NFL Player Peddles Claim That Planned Parenthood Was Founded To ‘Exterminate Blacks’

Benjamin Watson signing his contract with the Ravens (image from Watson's Facebook)
Benjamin Watson signing his contract with the Ravens (image from Watson’s Facebook)

A star NFL tight end turned heads this weekend when he claimed that Planned Parenthood was pulling a snow job on the nation. He claimed that Planned Parenthood claims to push greater access to abortion when it really wants to exterminate blacks and other minorities.

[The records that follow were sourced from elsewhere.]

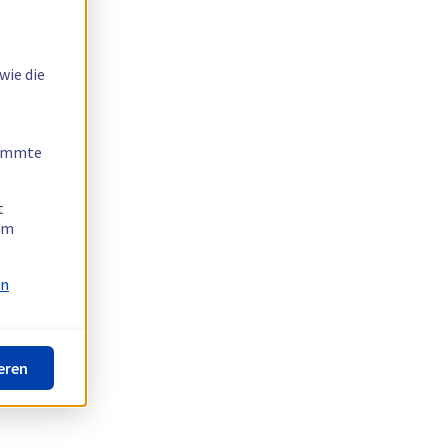
wie die
timmte
t
 am
on
eren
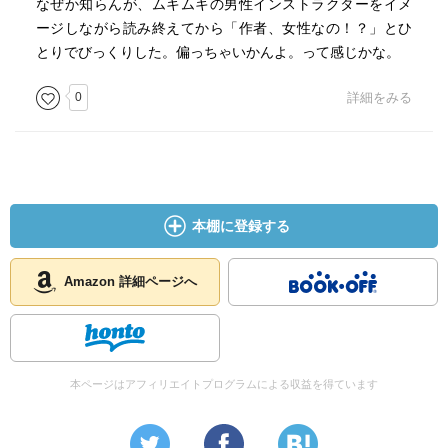
なぜか知らんが、ムキムキの男性インストラクターをイメ
ージしながら読み終えてから「作者、女性なの！？」とひ
とりでびっくりした。偏っちゃいかんよ。って感じかな。
0
詳細をみる
本棚に登録する
Amazon 詳細ページへ
本ページはアフィリエイトプログラムによる収益を得ています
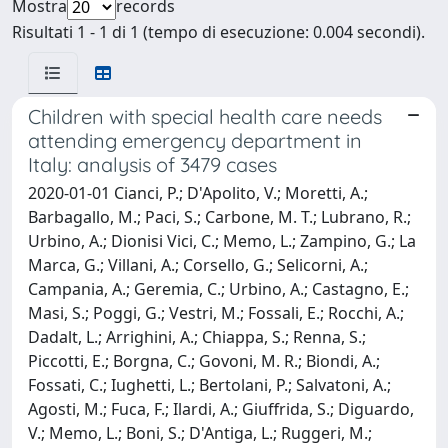
Mostra
records
Risultati 1 - 1 di 1 (tempo di esecuzione: 0.004 secondi).
Children with special health care needs
attending emergency department in
Italy: analysis of 3479 cases
2020-01-01 Cianci, P.; D'Apolito, V.; Moretti, A.;
Barbagallo, M.; Paci, S.; Carbone, M. T.; Lubrano, R.;
Urbino, A.; Dionisi Vici, C.; Memo, L.; Zampino, G.; La
Marca, G.; Villani, A.; Corsello, G.; Selicorni, A.;
Campania, A.; Geremia, C.; Urbino, A.; Castagno, E.;
Masi, S.; Poggi, G.; Vestri, M.; Fossali, E.; Rocchi, A.;
Dadalt, L.; Arrighini, A.; Chiappa, S.; Renna, S.;
Piccotti, E.; Borgna, C.; Govoni, M. R.; Biondi, A.;
Fossati, C.; Iughetti, L.; Bertolani, P.; Salvatoni, A.;
Agosti, M.; Fuca, F.; Ilardi, A.; Giuffrida, S.; Diguardo,
V.; Memo, L.; Boni, S.; D'Antiga, L.; Ruggeri, M.;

Benjamin Watson recently signed with the Baltimore Ravens after three years with the New Orleans Saints. He recently sat down for a three-part interview with the owners of Turning Point Pregnancy Resource Center, a crisis pregnancy center in San Diego. He recently wrote “Under Our Skin,” a book that gives his take on the racial divide in this country. When asked about the role race plays in abortion in part two, Watson dropped a bombshell. He claimed that Margaret Sanger, the founder of the organization that ultimately became Planned Parenthood, intended all along to use abortion to systematically wipe out the black race.

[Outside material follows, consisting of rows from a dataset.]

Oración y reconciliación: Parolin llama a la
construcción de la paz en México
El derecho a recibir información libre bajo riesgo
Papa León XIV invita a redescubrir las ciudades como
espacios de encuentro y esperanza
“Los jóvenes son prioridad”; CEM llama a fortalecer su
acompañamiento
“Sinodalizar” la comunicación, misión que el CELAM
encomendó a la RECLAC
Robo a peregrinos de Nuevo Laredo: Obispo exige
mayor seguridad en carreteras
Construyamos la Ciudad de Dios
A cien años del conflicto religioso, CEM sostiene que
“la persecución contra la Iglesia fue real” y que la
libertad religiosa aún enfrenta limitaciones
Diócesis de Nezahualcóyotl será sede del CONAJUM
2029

“I wouldn’t say I have any unique insight. I do know that blacks kind of represent a large portion of the abortions, and I do know that honestly the whole idea with Planned Parenthood and Sanger in the past was to exterminate blacks, and it’s kind of ironic that it’s working. We (as minorities) support candidates, and overwhelmingly support the idea of having Planned Parenthood and the like, and yet, that is why she created it. We are buying it hook, line, and sinker, like it’s a great thing.”

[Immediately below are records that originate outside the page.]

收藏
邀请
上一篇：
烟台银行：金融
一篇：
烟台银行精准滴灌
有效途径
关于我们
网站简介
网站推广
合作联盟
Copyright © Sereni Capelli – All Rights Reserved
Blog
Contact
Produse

Watson went on to say that from where he’s sitting, abortion is something that is “really pushed on minorities,” especially black women. As he sees it, it doesn’t make any sense to talk about “advancing the black agenda” while at the same time “we are turning around and we are killing our children.” There’s just one problem with Watson’s argument–there’s no evidence to support it.

Since at least my college days, the religious right has mounted a full-court press to wedge black voters away from the Democrats. As part of that effort, they have tried to peddle the myth that Sanger wanted to use birth control as a smokescreen to exterminate the black race.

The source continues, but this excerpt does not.